NO PENSÁBAMOS EN MAÑANA


Hay una etapa de la vida (y para alguno muchas) en la que no se piensa ni siquiera en el día siguiente; qué digo, ni tan siquiera más allá del próximo almuerzo. El mañana es una especie de islote lejano que cubre la bruma y que como esas tierras fantásticas, desaparece en cualquier momento. Un espejismo, para ser precisamente impreciso.
No nos preocupa algo que no solo desconocemos, sino en lo que hasta flojera da pensar. El mañana es una especie de entelequia.

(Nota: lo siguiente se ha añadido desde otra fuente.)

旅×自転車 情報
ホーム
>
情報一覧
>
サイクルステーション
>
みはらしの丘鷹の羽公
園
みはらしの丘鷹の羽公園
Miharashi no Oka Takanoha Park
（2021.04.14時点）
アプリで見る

Sin embargo un día despertamos y encontramos que el mañana vino con todo, como un aluvión imprevisto, como un rayo en cielo claro. Hoy ya es mañana y nos damos cuenta poco a poco que hay muchas cosas pendientes, mucho dejado para ese mañana que se presenta impaciente y nos toca la puerta, pugna por entrar por la ventana y quiere convertir nuestra cómoda despreocupación en una urgencia.

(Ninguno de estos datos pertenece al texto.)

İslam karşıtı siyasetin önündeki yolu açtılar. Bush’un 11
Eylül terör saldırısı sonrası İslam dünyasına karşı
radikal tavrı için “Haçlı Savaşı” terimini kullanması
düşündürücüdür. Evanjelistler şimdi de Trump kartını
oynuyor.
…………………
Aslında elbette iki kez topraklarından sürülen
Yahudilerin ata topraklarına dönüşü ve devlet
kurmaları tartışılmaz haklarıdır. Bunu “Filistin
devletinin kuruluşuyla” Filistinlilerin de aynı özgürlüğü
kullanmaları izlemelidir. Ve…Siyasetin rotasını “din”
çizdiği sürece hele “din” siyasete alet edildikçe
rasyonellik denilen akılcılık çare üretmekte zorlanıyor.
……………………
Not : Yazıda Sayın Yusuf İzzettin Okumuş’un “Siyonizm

El mañana postergado, barre como una riada furiosa y de repente pasan alborotados, instantes que se mantienen duramente a flote y de los que no nos percatamos nunca.
No pensábamos en el mañana y resulta que ya es tarde y no importa. Quisiéramos tenerlo todavía, porque el hoy no nos gusta, pero no se puede hacer nada.